[Page images and extracted text]
Start of Block
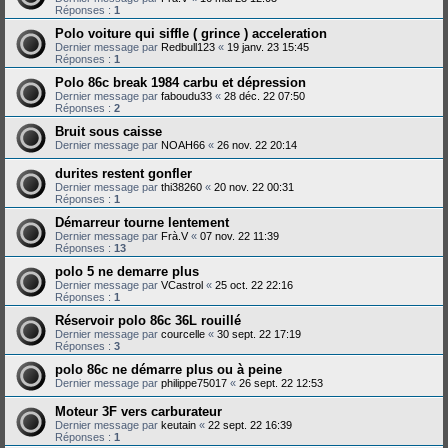
Réponses :
1
Polo voiture qui siffle ( grince ) acceleration
Dernier message par
Redbull123
«
19 janv. 23 15:45
Réponses :
1
Polo 86c break 1984 carbu et dépression
Dernier message par
faboudu33
«
28 déc. 22 07:50
Réponses :
2
Bruit sous caisse
Dernier message par
NOAH66
«
26 nov. 22 20:14
durites restent gonfler
Dernier message par
thi38260
«
20 nov. 22 00:31
Réponses :
1
Démarreur tourne lentement
Dernier message par
Frà.V
«
07 nov. 22 11:39
Réponses :
13
polo 5 ne demarre plus
Dernier message par
VCastrol
«
25 oct. 22 22:16
Réponses :
1
Réservoir polo 86c 36L rouillé
Dernier message par
courcelle
«
30 sept. 22 17:19
Réponses :
3
polo 86c ne démarre plus ou à peine
Dernier message par
philippe75017
«
26 sept. 22 12:53
Moteur 3F vers carburateur
Dernier message par
keutain
«
22 sept. 22 16:39
Réponses :
1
End of Block
-- Requirement --
Output each entry verbatim; none of the pictures should be included.

-- Answer to this task --
Réponses :
1
Polo voiture qui siffle ( grince ) acceleration
Dernier message par
Redbull123
«
19 janv. 23 15:45
Réponses :
1
Polo 86c break 1984 carbu et dépression
Dernier message par
faboudu33
«
28 déc. 22 07:50
Réponses :
2
Bruit sous caisse
Dernier message par
NOAH66
«
26 nov. 22 20:14
durites restent gonfler
Dernier message par
thi38260
«
20 nov. 22 00:31
Réponses :
1
Démarreur tourne lentement
Dernier message par
Frà.V
«
07 nov. 22 11:39
Réponses :
13
polo 5 ne demarre plus
Dernier message par
VCastrol
«
25 oct. 22 22:16
Réponses :
1
Réservoir polo 86c 36L rouillé
Dernier message par
courcelle
«
30 sept. 22 17:19
Réponses :
3
polo 86c ne démarre plus ou à peine
Dernier message par
philippe75017
«
26 sept. 22 12:53
Moteur 3F vers carburateur
Dernier message par
keutain
«
22 sept. 22 16:39
Réponses :
1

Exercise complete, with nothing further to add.